A question about E=mc2

[Jimmy Ray]

I'm new to this so bear with me.

 

As i understand it all matter is, is lots of tightly compacted energy. so there is lots of energy in everyday objects. this is the basis for nuclear energy and nuclear bombs. they use uranium because it has the largest nucleus. but it has the downfall of all the unwanted radiation.

 

so my question really is: Why can't we use something other than uranium, like maybe limestone or iron and take the energy out of that? maybe we could even use things we would be putting in a landfill? if everything is just energy anyways we should be able to get energy out of anything?

 

 

thanks for any insight

 

Jimmy Ray

[Ice Demon]

Want a simple answer? Money. It would be 1. to expensive and 2. technology and time. It is a lot simpler with radioactive elements because of there unstable qualities. Hydogen bombs work in a different way, but with the same concept.

[Locrian]

To clarify, it isn't money that prevents us from using limestone for fission energy; the fact is that fissing atoms that limestone is made out of requires more energy than it produces.

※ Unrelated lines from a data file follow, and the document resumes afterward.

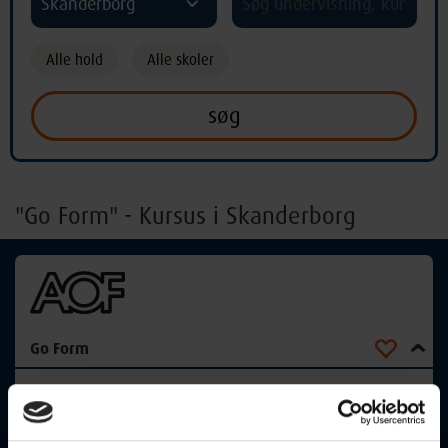
Skanderborg
Alle hold
Alle skoler
"Go Form" - Kursus i Skanderborg
Go Form
13-08-2026
08:15 Torsdag
Skanderborg
Optager løbende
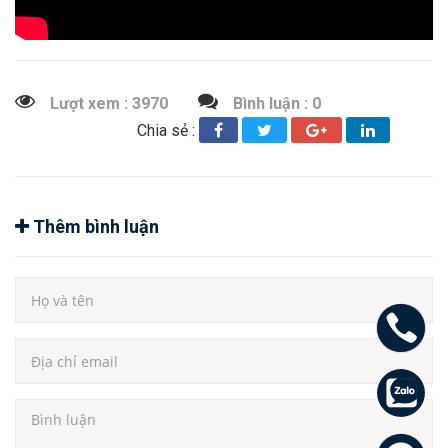
Lượt xem : 3970
Bình luận : 0
Chia sẻ :
Thêm bình luận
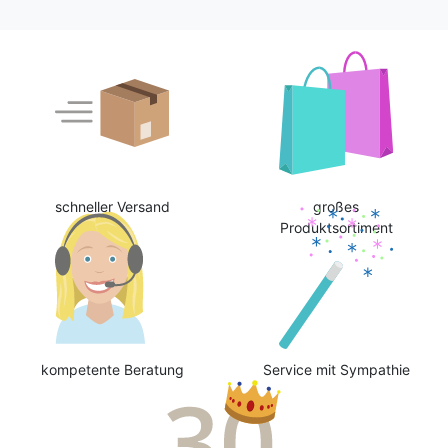
schneller Versand
großes
Produktsortiment
kompetente Beratung
Service mit Sympathie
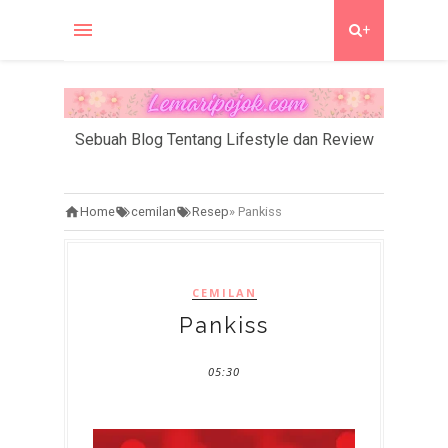
+
Sebuah Blog Tentang Lifestyle dan Review
Home
cemilan
Resep
»
Pankiss
CEMILAN
Pankiss
05:30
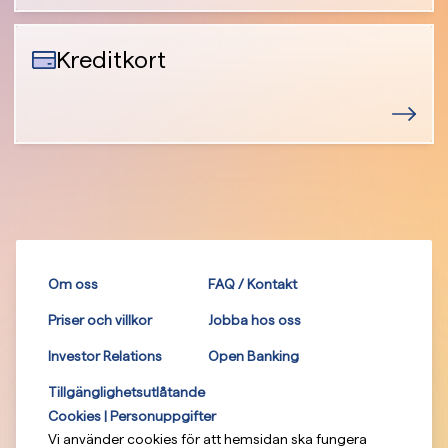
Kreditkort
Om oss
FAQ / Kontakt
Priser och villkor
Jobba hos oss
Investor Relations
Open Banking
Tillgänglighetsutlåtande
Cookies | Personuppgifter
Vi använder cookies för att hemsidan ska fungera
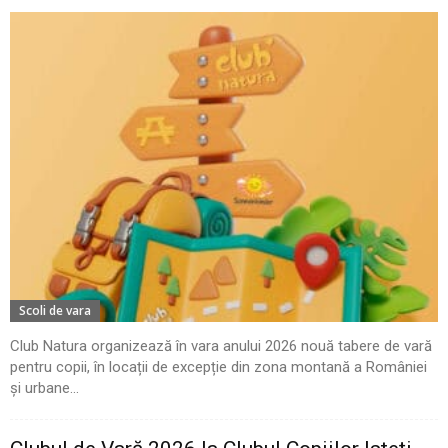
Scoli de vara
Club Natura organizează în vara anului 2026 nouă tabere de vară
pentru copii, în locații de excepție din zona montană a României
și urbane...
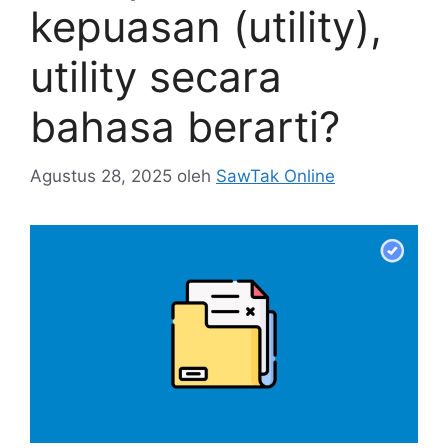
kepuasan (utility),
utility secara
bahasa berarti?
Agustus 28, 2025
oleh
SawTak Online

Roughly speaking the lighter the element the more energy produced by fusing it, and the heavier element the more energy produced by fissing it. You have losses in any energy production process, so when it comes to fusion and fission you use elements at far ends of the weight spectrum for good reason.

 

I would also highly object to your characterization of matter as tightly compacted energy. I don't feel that phrase has much meaning.

[Jimmy Ray]

I would also highly object to your characterization of matter as tightly compacted energy. I don't feel that phrase has much meaning.

 

 

I appreciate your clarification Locrian, I am a novice when it comes to understanding this stuff.

 

Thanks to all of you for your imput as well.

 

Jimmy Ray

[Xyph]

Apparently, black holes are 100% efficient matter-to-energy converters, in which case it wouldn't matter what you used. We're probably quite far from that at the moment, though.

[5614]

What do you mean by 100% efficient? Both energy and matter is conserved, so in what form would you consider it not useful?

[Xyph]

It wouldn't be useful as energy if it remained as matter.

[swansont]

I'm new to this so bear with me.

 

As i understand it all matter is' date=' is lots of tightly compacted energy. so there is lots of energy in everyday objects. this is the basis for nuclear energy and nuclear bombs. they use uranium because it has the largest nucleus. but it has the downfall of all the unwanted radiation.

 

so my question really is: Why can't we use something other than uranium, like maybe limestone or iron and take the energy out of that? maybe we could even use things we would be putting in a landfill? if everything is just energy anyways we should be able to get energy out of anything?

 

 

thanks for any insight

 

Jimmy Ray[/quote']

 

 

Part of the reason that Uranium gives us energy when it fissions is the same reason that it is radioactive (and the propensity to alpha decay).

 

What you have to consider is that there are two forces in a nucleus: a force of attraction - the nuclear force, which has a finite range, and the electrostatic force of repulsion of the protons, which has an infinite range.

 

Because the nuclear force is short-ranged (it's more or less attraction of nearest neighbors) the energy involved saturates. If you "built" a nucleus, as you made it bigger, there would be a larger binding energy as you added each particle and created more pairs of attracting particles, but the rate at which this energy gets bigger flattens out - a new particle added only attracts a finite number of other particles. But when you add protons, they all repel, and this repulsion keeps getting bigger, because of the infinite range of the electrostatic force.

 

So light nuclei can be fused together, and the nuclear force of attraction for the product grows faster than the electrostatic force of repulsion - there is energy released. But this is not true of heavy nuclei. Once you reach a nucleus with about 60 particles in it (about Fe on the periodic table), there are just too many protons, and the repulsion is too large.

 

For very heavy nuclei, there is so much electrostatic repulsion that it isn't held together as strongly. Getting rid of part of the nucleus doesn't change the nuclear force energy much, but it does reduce the electrostatic repulsion, so there is energy released. Which is why heavy nuclei tend to either alpha decay (eject a He-4 nucleus) or in some cases, undergo fission. Incucing fission is also possible, as happens with U-235: the nucleus is given some extra energy by absorbing a neutron, and this distorts the nucleus to the point where the electrostatic repulsion literally rips it into two parts.

 

So that's why light or intermediate nuclei won't release energy by indergoing fission. And iron would be pretty much useless as a nuclear fuel because neither fusion nor fission would tend to release energy.